Like why some travellers insist on donning hiking boots and khaki gear for a day of city sightseeing. There ain’t no mountains round here, sweets. This ain’t the outback. So why, pray tell, are you standing by the Sydney Opera House geared up like Bear Grylls on an desert mission?

And rucksacks! They’re everywhere! Not on the normal folk, no no. Just the tourists. What do they carry in those packed-to-the-rafters-rucksacks? You’re in a city! You need a wallet and a camera, maximus. You don’t need a compass, towel, waterproof cagoule, Lonely Planet, spare socks, navigational equipment or whatever else you’re hoarding in there, because realistically, even if you walk for 40 minutes, you’re still going to be within skipping distance of your hotel anyway. Do you usually wonder around London / Berlin / Paris / Your Home City dressed like Indiana Jones? No? Right then. Now stop it, you’re embarrassing us all.
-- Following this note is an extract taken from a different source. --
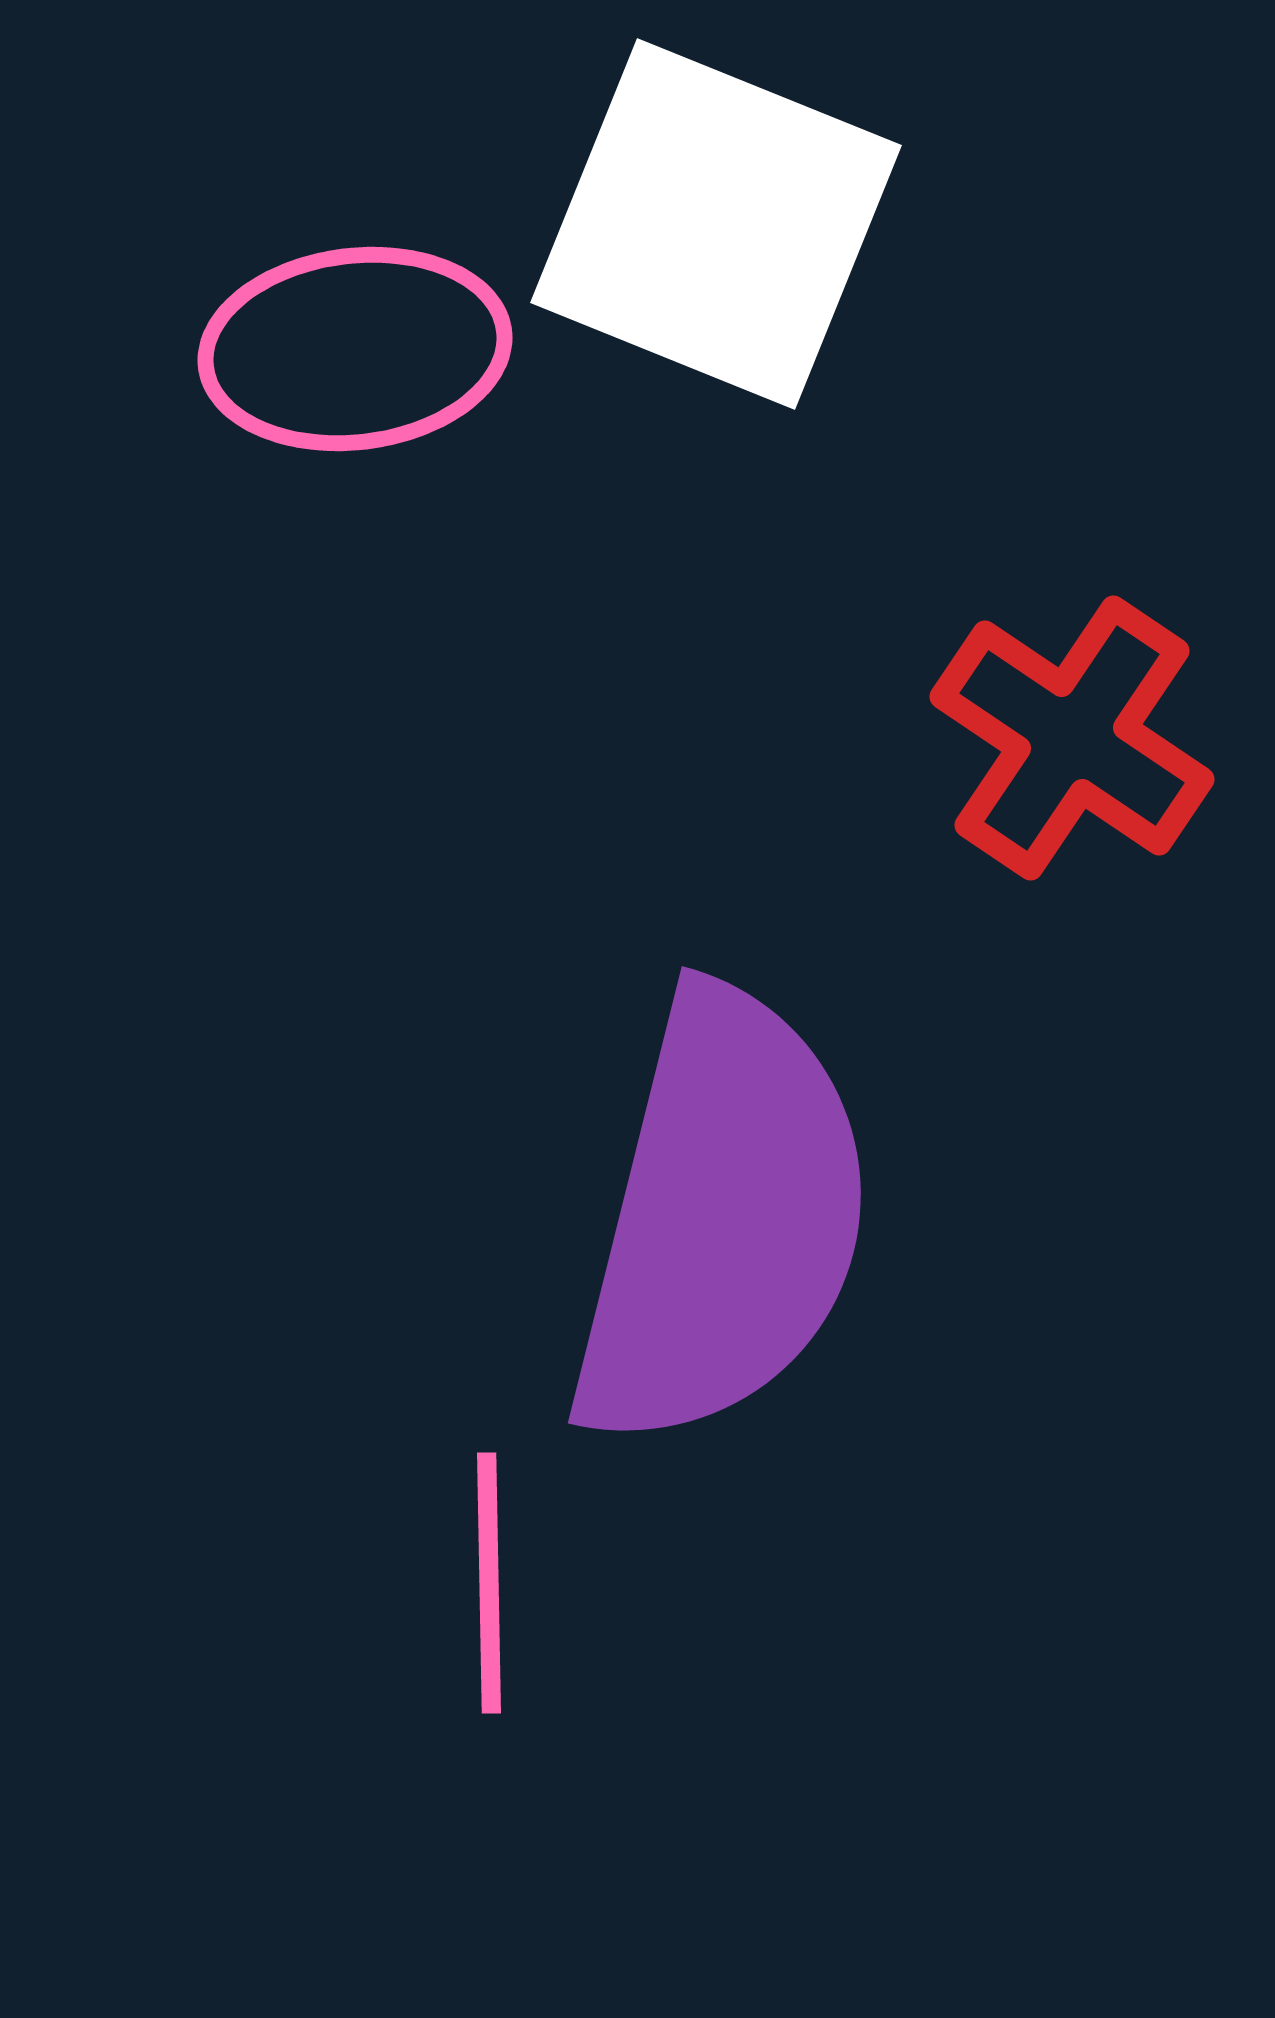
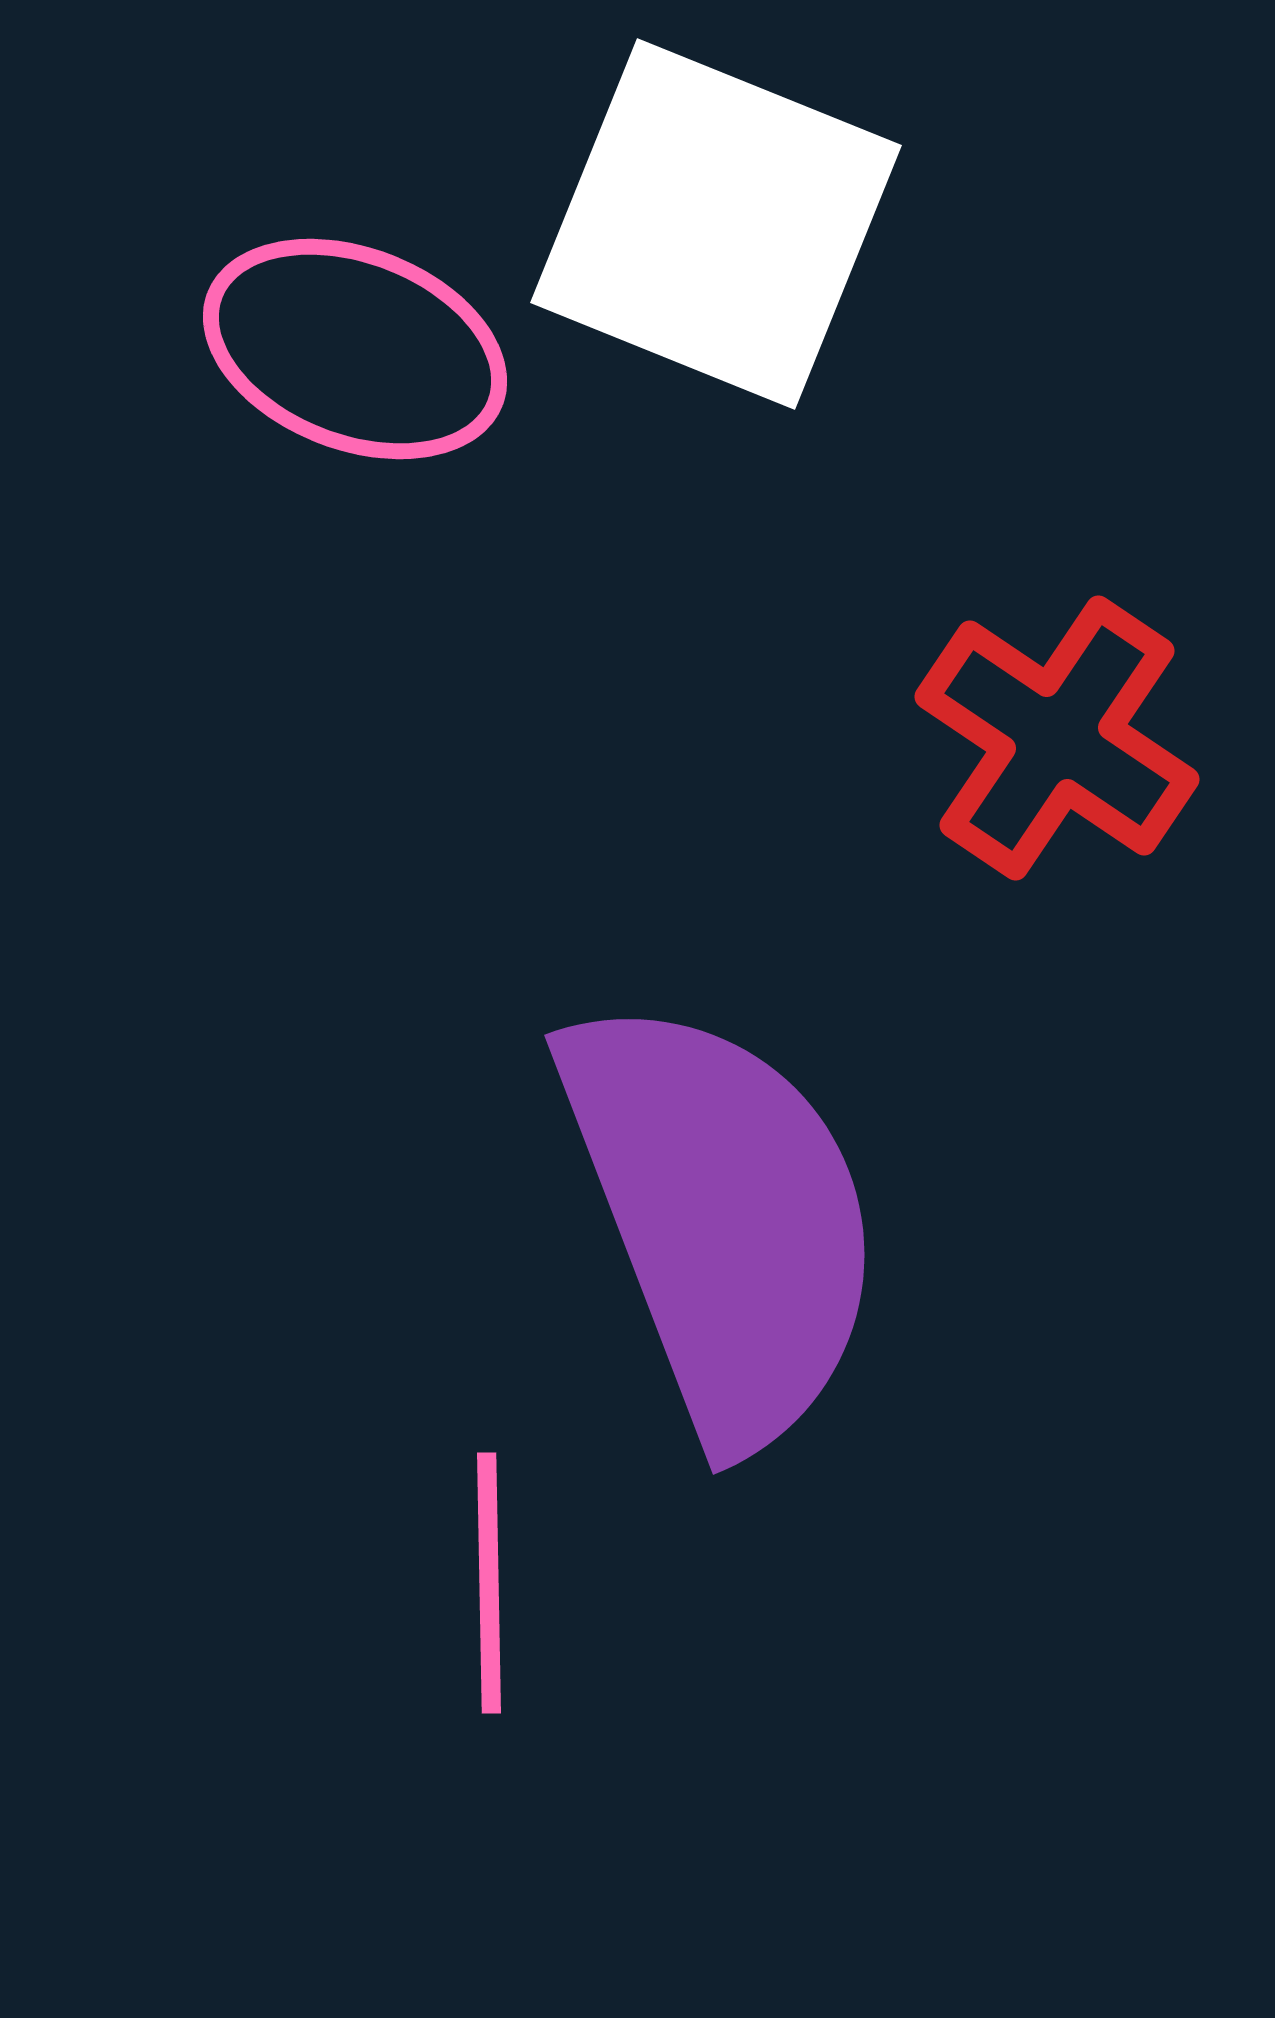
pink ellipse: rotated 28 degrees clockwise
red cross: moved 15 px left
purple semicircle: rotated 35 degrees counterclockwise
So, with these thoughts buzzing in my hypersensitive little mind, today I made a break from Sydney Central and drifted to the Eastern suburbs. It was there I found an escapee, lurking by the bus stands at Bondi Junction station, wondering aimlessly and looking confused whenever a large, four wheeled vehicle approached.

But I was confused, too. He wasn’t dressed for the beach. He wasn’t dressed for a hike. He wasn’t dressed for a stroll around a city, although the brown satchel did throw me off a bit to begin with. There was only one other possibility that could have spurred this particular outfit choice. He was dressed for one purpose, and one purpose only: to mark himself explicitly as One Who Is Not Of This Country.

Blue Soup’s words echoed in my head from a yesterday's post. “You need to dust off your trusty sneaky cameraphone like the old days”.

So thank Blue Soup and observe, readers, the vision that stood before me today.

Yeah, I know what you’re thinking. Are they…? Is he…? Has he…?

Yes. They are. He is.

Khaki, three quarter length trousers. Tight, sleeveless vest. Multicoloured rucksack, packed with essentials, plus accompanying manbag-satchel-thing.

And socks with sandals.

Sometimes, “what have you come as” doesn’t even cover it.


Anonymous said...

oh dear me

The Unbearable Banishment said...

Do you know why this is extra-special funny to me? Because my 3-year old daughter has a rucksack in the exact same color palate. The only difference between the two is her's has Dora the Explorer on it.

Blue soup said...

:D I'm glad that you've put up a WHUCA post. Although I had managed to get through the worst of the withdrawal, I think a treat every now and then is in order :) Keep it up!

And, as for chappy in your photos... There are no words...

Brennig said...

Socks with sandals are a perfectly acceptable piece of geek uniform. Just ask any Unix-nerd.

James said...


I skipped down to the picture and description and thought for a mo it was the arrival of the boyfriend!

arbyn said...

Hmm looks like a multi-functional wardrobe to me... very practical. He is ready for every weather situation (including floods) and never has to change his clothes the ENTIRE time he's travelling!

Anonymous said...

He's brilliant. You should adopt him.

I'd love to know what's in that thing tied to his waist, a special edition Swiss army knife maybe? Or maps, lots of maps.

Ellie said...

what the fuck is in the satchel on his right hip?

Please Don't Eat With Your Mouth Open said...

PJB - My thoughts exactly.

Unbearable - Haha! That's brilliant. I think this one was a Dunlop or some other obscure 80s brand. Very odd choice.

Blue Soup - I forgot how fun it was to rip the piss out of some random person on the street, in secret on my blog. Feels good ;)

Brennig - Spoken like a true geek. Now, take the socks off.

James - You're on crack, mate. Ha! The boyfriend wishes he had that much style...

Arbyn - There multi-functional, and there's function over fashion. Too much function going on in this outfit I fear.

Cynical - I did wonder the same thing. Because if it was maps or something, surely you'd just put it in the big rucksack.

Ellie - It must be some top secret delivery. Maybe a netbook. Maybe as Cynical said, just a lot of maps. But I don't think he had maps, he looked too confused.

Christopher said...

This is an amazing post! :) Glad to see someone finally tackle this "issue"! When I lived in Buenos Aires this used to drive me mad and it does now in Porto, where I currently live. WHAT is the reasoning behind this?? I am so tempted to stop a random N.American/Northern European tourist and just ask them sometimes! I found your blog through you comment on Graduate Fog by the way.